Position your Spaetzle maker over a pot of boiling water and slide it back and forth so the batter falls through the holes in little droplets. If using a cheese grater, you might want to make the tiny dumplings on a cutting board or plate and then dump them into the boiling water, since it would be hard to position the cheese grater above the boiling water. Use half the batter, and when the dumplings rise to the top of the water, scoop them out with a slotted spoon and set them aside. Repeat with the second batch of the batter. (You can do this step ahead of time.)
When ready to eat, melt some butter in a frying pan and transfer the boiled speatzle to the pan. Saute until crispy and heated through. Season with salt and pepper and freshly chopped parsley.
This looks wonderful. I will definitely try this as soon as this quarantine is over. Thanks for posting!!
I love Spätzle but I have to confess I never made it from scratch. It does make me homesick.

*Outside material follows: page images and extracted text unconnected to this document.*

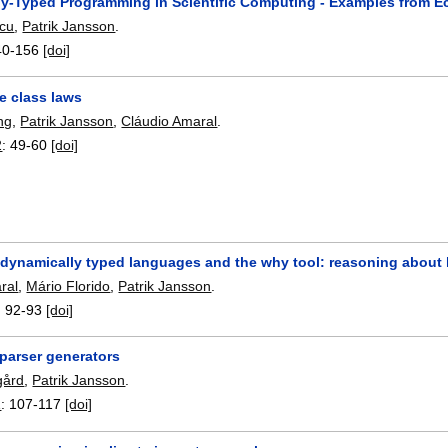
y-Typed Programming in Scientific Computing - Examples from 
scu
,
Patrik Jansson
.
40-156
[doi]
e class laws
ng
,
Patrik Jansson
,
Cláudio Amaral
.
2
:
49-60
[doi]
 dynamically typed languages and the why tool: reasoning about l
ral
,
Mário Florido
,
Patrik Jansson
.
:
92-93
[doi]
arser generators
gård
,
Patrik Jansson
.
1
:
107-117
[doi]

Perfect description why it is useless to give you any advice!!!!
I promise to make you some the next time you visit!
Can I come too???
Laurie, you have an open invitation! Any time you can get yourself here, I will happily cook for you!
Love the recipe! Love the story! I felt like we were right back in MD, talking, laughing and retelling life stories. Love you dear friend and so very thankful you are still telling your stories right from the heart…..and tummy! 🙂
Aw, miss you and can’t wait for our next get together!